2015-12-08

Does GND define authoritative headings?

I already wrote about authority files. In that post I said about Integrated Authority File (GND) which is "operated cooperatively by the German National Library, all German-speaking library networks, the German Union Catalogue of Serials (ZDB) and numerous other institutions" (source):

In the Integrated Authority File a numeric ID (GND ID) is used to identify an authority record. Likewise, each bibliographic record that references this authority record uses the GND ID.

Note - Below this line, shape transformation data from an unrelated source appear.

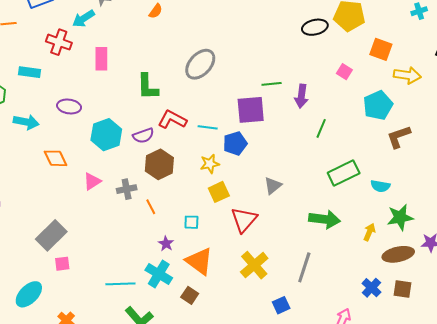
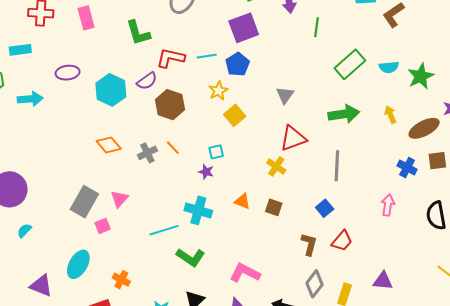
orange diamond: (55, 158) -> (109, 145), moved
pink triangle: (92, 181) -> (119, 199), moved
gray cross: (127, 189) -> (147, 153), moved
green star: (400, 217) -> (421, 76), moved
red triangle: (244, 220) -> (293, 138), moved, turned 44
yellow arrow: (369, 232) -> (390, 115), turned -30
purple star: (166, 244) -> (206, 172), moved
orange triangle: (199, 261) -> (242, 201), moved, size x0.6
yellow cross: (254, 265) -> (276, 166), moved, size x0.7
brown square: (190, 295) -> (274, 207), moved

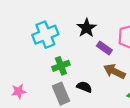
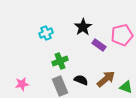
cyan cross: (45, 35) -> (46, 33), size x0.6
brown arrow: (114, 71) -> (106, 79), moved, turned 114

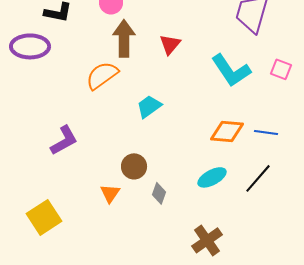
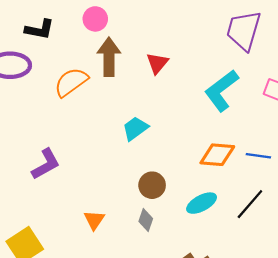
cyan L-shape: (231, 70) -> (222, 90), turned 87
orange semicircle: (102, 75) -> (71, 82), moved
brown circle: (134, 166) -> (152, 185), moved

Furthermore, I would even say that this ID is kind of the authoritative "heading" that enables searching for resources about Princess Diana in every data base that uses GND. But a heading in the sense of an authoritative string that all GND users use to refer to Princess Diana does not exist.

On the verge of an edit war ;-)

In December 2013 I had already edited the Wikipedia entry on "Authority Control" to reflect this practice (Edit 1).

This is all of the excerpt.